-------- Data records
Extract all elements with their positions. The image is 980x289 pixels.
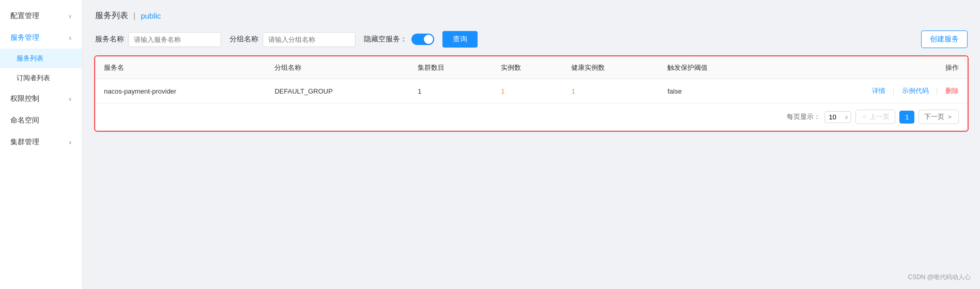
create-service-button[interactable]: 创建服务 bbox=[921, 31, 968, 48]
col-actions: 操作 bbox=[768, 57, 967, 79]
per-page-label: 每页显示： bbox=[787, 112, 820, 121]
table-header-row: 服务名 分组名称 集群数目 实例数 健康实例数 触发保护阈值 操作 bbox=[96, 57, 967, 79]
example-code-link[interactable]: 示例代码 bbox=[902, 87, 929, 95]
pagination: 每页显示： 10 20 50 100 ＜ 上一页 1 下一页 ＞ bbox=[96, 103, 967, 130]
group-name-label: 分组名称 bbox=[229, 35, 258, 44]
service-table-container: 服务名 分组名称 集群数目 实例数 健康实例数 触发保护阈值 操作 nacos-… bbox=[95, 56, 968, 131]
delete-link[interactable]: 删除 bbox=[945, 87, 959, 95]
per-page-select[interactable]: 10 20 50 100 bbox=[824, 111, 851, 123]
cell-threshold: false bbox=[659, 79, 768, 103]
col-service-name: 服务名 bbox=[96, 57, 266, 79]
cell-group-name: DEFAULT_GROUP bbox=[266, 79, 409, 103]
query-button[interactable]: 查询 bbox=[442, 31, 478, 48]
hide-empty-toggle[interactable] bbox=[411, 34, 434, 45]
table-row: nacos-payment-provider DEFAULT_GROUP 1 1… bbox=[96, 79, 967, 103]
chevron-down-icon: ∨ bbox=[68, 13, 72, 19]
hide-empty-label: 隐藏空服务： bbox=[364, 35, 407, 44]
cell-service-name: nacos-payment-provider bbox=[96, 79, 266, 103]
chevron-up-icon: ∧ bbox=[68, 35, 72, 41]
hide-empty-toggle-group: 隐藏空服务： bbox=[364, 34, 434, 45]
sidebar-item-subscriber-list[interactable]: 订阅者列表 bbox=[0, 68, 82, 88]
service-name-filter: 服务名称 bbox=[95, 32, 221, 47]
prev-page-button[interactable]: ＜ 上一页 bbox=[855, 110, 896, 124]
col-cluster-count: 集群数目 bbox=[409, 57, 493, 79]
sidebar-item-service-list[interactable]: 服务列表 bbox=[0, 49, 82, 68]
service-name-input[interactable] bbox=[128, 32, 221, 47]
sidebar-item-permission[interactable]: 权限控制 ∨ bbox=[0, 88, 82, 110]
next-page-button[interactable]: 下一页 ＞ bbox=[918, 110, 959, 124]
sidebar-item-namespace[interactable]: 命名空间 bbox=[0, 110, 82, 131]
detail-link[interactable]: 详情 bbox=[872, 87, 885, 95]
namespace-tag: public bbox=[141, 11, 161, 20]
action-separator-1: ｜ bbox=[890, 87, 897, 95]
col-healthy-count: 健康实例数 bbox=[563, 57, 659, 79]
filter-bar: 服务名称 分组名称 隐藏空服务： 查询 创建服务 bbox=[95, 31, 968, 48]
main-content: 服务列表 | public 服务名称 分组名称 隐藏空服务： 查询 创建服务 服… bbox=[83, 0, 980, 289]
cell-actions: 详情 ｜ 示例代码 ｜ 删除 bbox=[768, 79, 967, 103]
separator: | bbox=[133, 11, 135, 21]
sidebar-item-cluster[interactable]: 集群管理 ∨ bbox=[0, 131, 82, 153]
col-group-name: 分组名称 bbox=[266, 57, 409, 79]
sidebar: 配置管理 ∨ 服务管理 ∧ 服务列表 订阅者列表 权限控制 ∨ 命名空间 集群管… bbox=[0, 0, 83, 289]
col-instance-count: 实例数 bbox=[493, 57, 563, 79]
watermark: CSDN @唯代码动人心 bbox=[908, 273, 971, 282]
cell-cluster-count: 1 bbox=[409, 79, 493, 103]
page-header: 服务列表 | public bbox=[95, 10, 968, 21]
page-title: 服务列表 bbox=[95, 10, 128, 21]
service-name-label: 服务名称 bbox=[95, 35, 124, 44]
cell-healthy-count: 1 bbox=[563, 79, 659, 103]
group-name-input[interactable] bbox=[263, 32, 356, 47]
chevron-down-icon-2: ∨ bbox=[68, 96, 72, 102]
col-threshold: 触发保护阈值 bbox=[659, 57, 768, 79]
sidebar-item-service[interactable]: 服务管理 ∧ bbox=[0, 27, 82, 49]
page-1-button[interactable]: 1 bbox=[899, 111, 914, 124]
sidebar-item-config[interactable]: 配置管理 ∨ bbox=[0, 5, 82, 27]
per-page-select-wrapper: 10 20 50 100 bbox=[824, 111, 851, 123]
cell-instance-count: 1 bbox=[493, 79, 563, 103]
action-separator-2: ｜ bbox=[933, 87, 940, 95]
group-name-filter: 分组名称 bbox=[229, 32, 356, 47]
chevron-down-icon-3: ∨ bbox=[68, 140, 72, 145]
service-table: 服务名 分组名称 集群数目 实例数 健康实例数 触发保护阈值 操作 nacos-… bbox=[96, 57, 967, 103]
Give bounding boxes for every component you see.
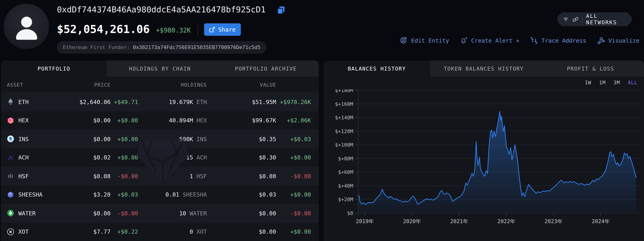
table-row[interactable]: WATER$0.00-$0.0010 WATER$0.00-$0.00 (1, 204, 319, 223)
first-funder-badge[interactable]: Ethereum First Funder: 0x302173a74Fdc756… (57, 41, 266, 54)
share-button[interactable]: Share (204, 23, 240, 36)
range-3m[interactable]: 3M (614, 80, 620, 86)
copy-address-icon[interactable] (277, 6, 285, 14)
asset-symbol: WATER (18, 210, 36, 217)
balance-change: +$980.32K (156, 26, 191, 34)
asset-symbol: HEX (18, 117, 29, 124)
asset-value: $0.08 (207, 173, 276, 180)
tab-balances-history[interactable]: BALANCES HISTORY (324, 60, 430, 76)
portfolio-tabs: PORTFOLIO HOLDINGS BY CHAIN PORTFOLIO AR… (1, 60, 319, 76)
asset-symbol: SHEESHA (18, 191, 42, 198)
asset-price: $7.77 (60, 229, 110, 235)
asset-price-change: +$0.00 (110, 117, 138, 124)
asset-value-change: -$0.00 (276, 173, 311, 180)
table-row[interactable]: HSF$0.08-$0.001 HSF$0.08-$0.00 (1, 167, 319, 185)
asset-holdings: 15 ACH (138, 154, 207, 161)
asset-value: $99.67K (207, 117, 276, 124)
asset-symbol: ACH (18, 154, 29, 161)
asset-price: $0.00 (60, 136, 110, 143)
network-selector[interactable]: ALL NETWORKS (557, 12, 632, 26)
range-all[interactable]: ALL (628, 80, 638, 86)
asset-unit: ACH (196, 154, 207, 161)
create-alert-button[interactable]: Create Alert + (460, 37, 520, 44)
funder-address: 0x302173a74Fdc756E91E5035EB7700976De71c5… (133, 44, 260, 50)
table-row[interactable]: INS$0.00+$0.00500K INS$0.35+$0.03 (1, 130, 319, 148)
bell-icon (460, 37, 468, 44)
edit-entity-button[interactable]: Edit Entity (400, 37, 449, 44)
network-selector-label: ALL NETWORKS (586, 13, 626, 26)
link-icon (572, 16, 578, 23)
table-row[interactable]: SHEESHA$3.20+$0.030.01 SHEESHA$0.03+$0.0… (1, 185, 319, 204)
asset-price-change: +$0.03 (110, 191, 138, 198)
asset-symbol: XOT (18, 229, 29, 235)
asset-value-change: +$2.06K (276, 117, 311, 124)
table-row[interactable]: XOT$7.77+$0.220 XOT$0.00+$0.00 (1, 223, 319, 241)
svg-text:$+80M: $+80M (338, 156, 353, 162)
avatar (4, 4, 49, 49)
asset-price-change: -$0.00 (110, 173, 138, 180)
tab-holdings-by-chain[interactable]: HOLDINGS BY CHAIN (107, 60, 213, 76)
asset-holdings: 40.894M HEX (138, 117, 207, 124)
trace-icon (530, 37, 538, 44)
asset-price: $0.08 (60, 173, 110, 180)
action-label: Trace Address (542, 37, 586, 44)
asset-value-change: +$978.26K (276, 98, 311, 105)
asset-value-change: +$0.00 (276, 191, 311, 198)
visualize-button[interactable]: Visualize (598, 37, 640, 44)
asset-value: $0.30 (207, 154, 276, 161)
funder-label: Ethereum First Funder: (63, 44, 130, 50)
asset-symbol: HSF (18, 173, 29, 180)
tab-profit-loss[interactable]: PROFIT & LOSS (537, 60, 644, 76)
chart-panel: BALANCES HISTORY TOKEN BALANCES HISTORY … (324, 60, 644, 241)
range-1w[interactable]: 1W (585, 80, 592, 86)
sheesha-token-icon (7, 191, 14, 198)
asset-value-change: -$0.00 (276, 210, 311, 217)
xot-token-icon (7, 228, 14, 236)
asset-price: $2,640.06 (60, 98, 110, 105)
asset-table-header: ASSET PRICE HOLDINGS VALUE (1, 77, 319, 93)
asset-price: $0.00 (60, 117, 110, 124)
svg-text:$+140M: $+140M (335, 115, 353, 120)
asset-symbol: INS (18, 136, 29, 143)
asset-holdings: 0 XOT (138, 229, 207, 235)
portfolio-panel: PORTFOLIO HOLDINGS BY CHAIN PORTFOLIO AR… (1, 60, 319, 241)
range-1m[interactable]: 1M (599, 80, 606, 86)
tab-portfolio[interactable]: PORTFOLIO (1, 60, 107, 76)
divider (198, 25, 198, 36)
col-price: PRICE (60, 82, 110, 88)
asset-price-change: +$0.00 (110, 136, 138, 143)
ins-token-icon (7, 135, 14, 143)
asset-price-change: +$0.22 (110, 229, 138, 235)
col-holdings: HOLDINGS (138, 82, 207, 88)
tab-portfolio-archive[interactable]: PORTFOLIO ARCHIVE (213, 60, 319, 76)
person-icon (10, 10, 42, 42)
asset-symbol: ETH (18, 98, 29, 105)
trace-address-button[interactable]: Trace Address (530, 37, 586, 44)
time-range-selector: 1W 1M 3M ALL (585, 80, 638, 86)
hex-token-icon (7, 117, 14, 124)
table-row[interactable]: HEX$0.00+$0.0040.894M HEX$99.67K+$2.06K (1, 111, 319, 130)
svg-text:2021年: 2021年 (450, 218, 468, 224)
svg-text:$+100M: $+100M (335, 142, 353, 148)
asset-value-change: +$0.03 (276, 136, 311, 143)
header-actions: Edit Entity Create Alert + Trace Address (400, 37, 640, 44)
asset-holdings: 10 WATER (138, 210, 207, 217)
asset-unit: HSF (196, 173, 207, 180)
col-value: VALUE (207, 82, 276, 88)
asset-price-change: -$0.00 (110, 210, 138, 217)
svg-text:2023年: 2023年 (544, 218, 562, 224)
asset-unit: SHEESHA (183, 191, 207, 198)
col-asset: ASSET (7, 82, 60, 88)
entity-icon (400, 37, 408, 44)
asset-price-change: +$0.00 (110, 154, 138, 161)
svg-text:$0: $0 (347, 210, 354, 216)
ach-token-icon (7, 154, 14, 161)
balances-chart[interactable]: $+180M$+160M$+140M$+120M$+100M$+80M$+60M… (324, 89, 644, 227)
asset-unit: ETH (196, 98, 207, 105)
action-label: Edit Entity (411, 37, 449, 44)
table-row[interactable]: ETH$2,640.06+$49.7119.679K ETH$51.95M+$9… (1, 93, 319, 111)
tab-token-balances-history[interactable]: TOKEN BALANCES HISTORY (430, 60, 537, 76)
asset-price: $0.00 (60, 210, 110, 217)
table-row[interactable]: ACH$0.02+$0.0015 ACH$0.30+$0.00 (1, 148, 319, 167)
asset-holdings: 19.679K ETH (138, 98, 207, 105)
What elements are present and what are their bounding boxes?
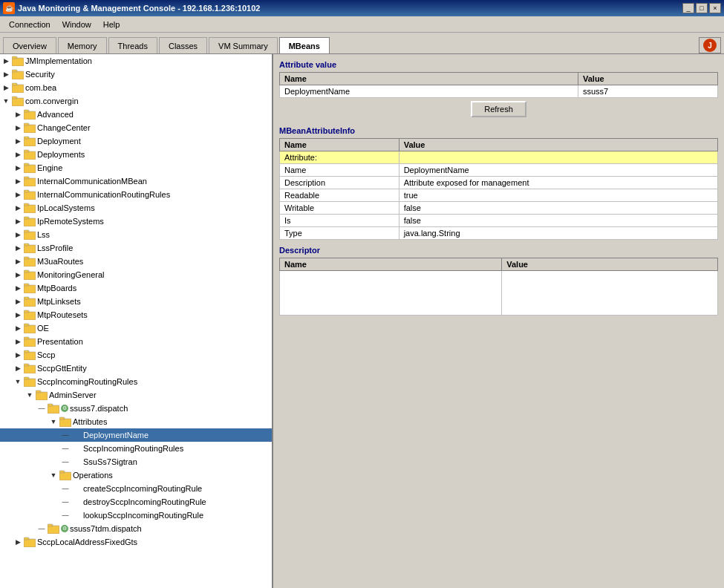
expand-icon[interactable]: ▶ [12, 295, 24, 307]
node-label: Advanced [37, 110, 74, 119]
tree-node-internalcommbean[interactable]: ▶InternalCommunicationMBean [0, 174, 272, 188]
svg-rect-49 [24, 364, 29, 366]
attribute-value-section: Attribute value Name Value DeploymentNam… [279, 60, 718, 120]
tree-node-sccpgtt[interactable]: ▶SccpGttEntity [0, 362, 272, 375]
tree-node-ssuss7tdm[interactable]: —⚙ssuss7tdm.dispatch [0, 522, 272, 535]
svg-rect-9 [12, 97, 17, 99]
tree-node-sccplocal[interactable]: ▶SccpLocalAddressFixedGts [0, 535, 272, 549]
tab-classes[interactable]: Classes [159, 37, 207, 53]
svg-rect-37 [24, 284, 29, 286]
expand-icon[interactable]: ▼ [24, 389, 36, 401]
folder-icon [12, 69, 24, 79]
tree-node-advanced[interactable]: ▶Advanced [0, 108, 272, 121]
tab-mbeans[interactable]: MBeans [279, 37, 330, 53]
node-label: M3uaRoutes [37, 257, 83, 266]
tree-node-deploymentname[interactable]: — DeploymentName [0, 428, 272, 442]
tree-node-sccpincomingroutingrules[interactable]: — SccpIncomingRoutingRules [0, 442, 272, 455]
expand-icon[interactable]: ▼ [48, 469, 59, 481]
expand-icon[interactable]: ▶ [0, 55, 12, 67]
tab-memory[interactable]: Memory [58, 37, 107, 53]
expand-icon[interactable]: ▶ [12, 255, 24, 267]
tree-node-attributes[interactable]: ▼Attributes [0, 415, 272, 428]
tree-node-sccp[interactable]: ▶Sccp [0, 348, 272, 362]
expand-icon[interactable]: ▶ [12, 322, 24, 334]
expand-icon[interactable]: ▶ [12, 162, 24, 174]
expand-icon[interactable]: ▶ [12, 108, 24, 120]
expand-icon[interactable]: ▶ [12, 202, 24, 214]
expand-icon[interactable]: ▶ [12, 215, 24, 227]
tree-node-engine[interactable]: ▶Engine [0, 161, 272, 174]
tree-node-lssprofile[interactable]: ▶LssProfile [0, 241, 272, 255]
expand-icon[interactable]: ▼ [48, 416, 59, 428]
expand-icon[interactable]: ▶ [12, 336, 24, 347]
svg-rect-27 [24, 217, 29, 219]
maximize-button[interactable]: □ [696, 3, 708, 13]
expand-icon[interactable]: ▼ [0, 95, 12, 107]
expand-icon[interactable]: ▶ [12, 269, 24, 281]
tree-node-lookupsccpincoming[interactable]: — lookupSccpIncomingRoutingRule [0, 509, 272, 522]
expand-icon: — [36, 523, 48, 535]
tab-overview[interactable]: Overview [3, 37, 56, 53]
tree-node-createsccpincoming[interactable]: — createSccpIncomingRoutingRule [0, 482, 272, 495]
expand-icon[interactable]: ▶ [12, 175, 24, 187]
expand-icon: — [59, 429, 71, 441]
refresh-button[interactable]: Refresh [471, 101, 526, 117]
svg-rect-59 [59, 471, 65, 473]
svg-rect-29 [24, 230, 29, 232]
expand-icon[interactable]: ▶ [12, 122, 24, 134]
tree-node-ipremote[interactable]: ▶IpRemoteSystems [0, 215, 272, 228]
mai-value: false [399, 202, 717, 215]
node-label: Presentation [37, 337, 83, 346]
expand-icon[interactable]: ▶ [12, 229, 24, 241]
tree-node-operations[interactable]: ▼Operations [0, 468, 272, 482]
svg-rect-13 [24, 123, 29, 125]
expand-icon[interactable]: ▶ [0, 68, 12, 80]
tree-node-security[interactable]: ▶Security [0, 68, 272, 81]
expand-icon[interactable]: ▶ [12, 189, 24, 200]
tree-node-internalcommrouting[interactable]: ▶InternalCommunicationRoutingRules [0, 188, 272, 201]
expand-icon[interactable]: ▶ [12, 309, 24, 321]
tab-vmsummary[interactable]: VM Summary [209, 37, 278, 53]
expand-icon[interactable]: ▶ [12, 349, 24, 361]
expand-icon[interactable]: ▶ [12, 282, 24, 294]
desc-header-value: Value [502, 258, 718, 271]
expand-icon[interactable]: ▶ [12, 362, 24, 374]
minimize-button[interactable]: _ [682, 3, 694, 13]
tree-node-comconvergin[interactable]: ▼com.convergin [0, 94, 272, 108]
expand-icon[interactable]: ▼ [12, 376, 24, 388]
node-label: Operations [73, 471, 113, 480]
tree-node-mongen[interactable]: ▶MonitoringGeneral [0, 268, 272, 281]
expand-icon[interactable]: ▶ [12, 135, 24, 147]
tree-node-deployment[interactable]: ▶Deployment [0, 134, 272, 148]
tree-node-ssuss7sigtran[interactable]: — SsuSs7Sigtran [0, 455, 272, 468]
tree-node-oe[interactable]: ▶OE [0, 321, 272, 335]
tree-node-changecenter[interactable]: ▶ChangeCenter [0, 121, 272, 134]
close-button[interactable]: × [709, 3, 721, 13]
tree-node-lss[interactable]: ▶Lss [0, 228, 272, 241]
expand-icon[interactable]: ▶ [12, 148, 24, 160]
expand-icon[interactable]: ▶ [0, 82, 12, 94]
folder-icon [24, 136, 36, 146]
tree-node-presentation[interactable]: ▶Presentation [0, 335, 272, 348]
expand-icon[interactable]: ▶ [12, 242, 24, 254]
tree-node-combea[interactable]: ▶com.bea [0, 81, 272, 94]
tree-node-destroysccpincoming[interactable]: — destroySccpIncomingRoutingRule [0, 495, 272, 509]
menu-help[interactable]: Help [97, 19, 126, 30]
desc-header-name: Name [280, 258, 502, 271]
tree-node-sccpincoming[interactable]: ▼SccpIncomingRoutingRules [0, 375, 272, 388]
tree-node-jmimpl[interactable]: ▶JMImplementation [0, 54, 272, 68]
tree-node-mtproutesets[interactable]: ▶MtpRoutesets [0, 308, 272, 321]
tree-node-adminserver[interactable]: ▼AdminServer [0, 388, 272, 402]
tree-node-mtplinksets[interactable]: ▶MtpLinksets [0, 295, 272, 308]
menu-connection[interactable]: Connection [3, 19, 56, 30]
svg-rect-25 [24, 203, 29, 206]
tree-node-m3ua[interactable]: ▶M3uaRoutes [0, 255, 272, 268]
expand-icon[interactable]: ▶ [12, 536, 24, 548]
tree-node-iplocal[interactable]: ▶IpLocalSystems [0, 201, 272, 215]
tree-node-ssuss7dispatch[interactable]: —⚙ssuss7.dispatch [0, 402, 272, 415]
tree-node-mtpboards[interactable]: ▶MtpBoards [0, 281, 272, 295]
node-label: Lss [37, 230, 50, 239]
tab-threads[interactable]: Threads [108, 37, 157, 53]
menu-window[interactable]: Window [56, 19, 97, 30]
tree-node-deployments[interactable]: ▶Deployments [0, 148, 272, 161]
----------------
Exercise » How many lines of the listing above hold "false"? Answer with the number alone.

Answer section » 2